If you get him back, I am sure there are some things that will change especially when he does his flight exercises. Sometimes hard experiences is the best teacher. Good luck to you and hope you a second chance as we did.


----------



## Lin Hansen (Jan 9, 2004)

Matt,

Sending best wishes to you that your bird returns....sorry you are going through such worry and uncertainty....best of luck to you.

Linda


----------



## alaska (Mar 17, 2005)

Fingers crossed you pet pigeon returns to you and is out there searching for a mate, or just hanging around with his family.
I have known a few people that lost birds in similar situations and they eventually did return weeks later, so it still is possible, however your pet pigeon may have taken up permanent residency with a mate somewhere else and may be living a happy life there aswell.
Please keep us informed if he ever shows up around you again 
Regards
Alaska


----------



## Girl (Mar 3, 2005)

mcrowding said:


> For those of you that have had experience with birds as pets...I figure there are two options. One is that he flew back to the airport to be with the other thousand pigeons and find a mate. The second option is that another animal was hungry and I don't want to think about it.

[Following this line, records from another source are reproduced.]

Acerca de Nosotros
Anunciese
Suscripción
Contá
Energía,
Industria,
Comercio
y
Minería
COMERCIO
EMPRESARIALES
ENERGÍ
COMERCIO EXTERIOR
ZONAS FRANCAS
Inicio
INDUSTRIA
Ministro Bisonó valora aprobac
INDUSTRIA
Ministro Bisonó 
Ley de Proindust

Hi mcrowding, I hope you pj is doing well and that it was the first option that happened. I don't want to think about it either if it was the second.

Don't feel bad, it happened to me too. See my post - "Sweet's little adventure - or my worse fears!" 

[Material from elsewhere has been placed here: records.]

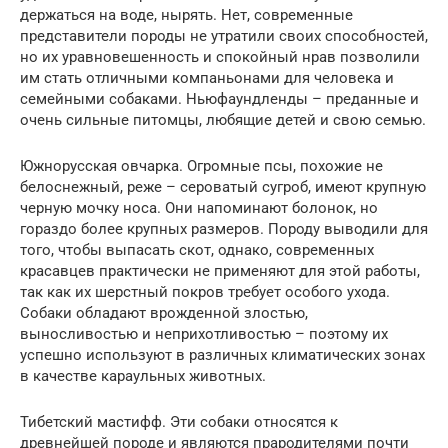
держаться на воде, нырять. Нет, современные
представители породы не утратили своих способностей,
но их уравновешенность и спокойный нрав позволили
им стать отличными компаньонами для человека и
семейными собаками. Ньюфаундленды – преданные и
очень сильные питомцы, любящие детей и свою семью.
Южнорусская овчарка. Огромные псы, похожие не
белоснежный, реже – сероватый сугроб, имеют крупную
черную мочку носа. Они напоминают болонок, но
гораздо более крупных размеров. Породу выводили для
того, чтобы выпасать скот, однако, современных
красавцев практически не применяют для этой работы,
так как их шерстный покров требует особого ухода.
Собаки обладают врожденной злостью,
выносливостью и неприхотливостью – поэтому их
успешно используют в различных климатических зонах
в качестве караульных животных.
Тибетский мастифф. Эти собаки относятся к
древнейшей породе и являются прародителями почти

You'd be surprised, Sweets chose to stay close by and I mean close by as in on the balcony of the penthhouse apartment next door which is on the 8th floor and our apartment is on the second floor. I was so surprised that he could even go that high up considering that he is hand raised or know well enough to stay close by since we have never let him out of the apartment before that incident. I didn't find him till the next day. 

If you believe that he is around, look around the buildings near your home, pigeons like high places i.e. roof tops, balconies etc. Sweets could not recognise me from the penthhouse balcony, I had to go to him up onto the 8th floor instead before he flew to me. 



mcrowding said:


> We took him on walks to the park with us and he'd do his own thing until we got too far away and then he'd fly back to us. We even gave him our bathroom and left the window open so he'd have a place to stay, but could come and go as he wished. In the morning he'd fly somewhere (we just knew it was across the street) and come back under the deck stairs around 9am.


I don't want to raise your hopes but keep a look out for the place he often flys to, like you said, across the street.

Goodluck!


----------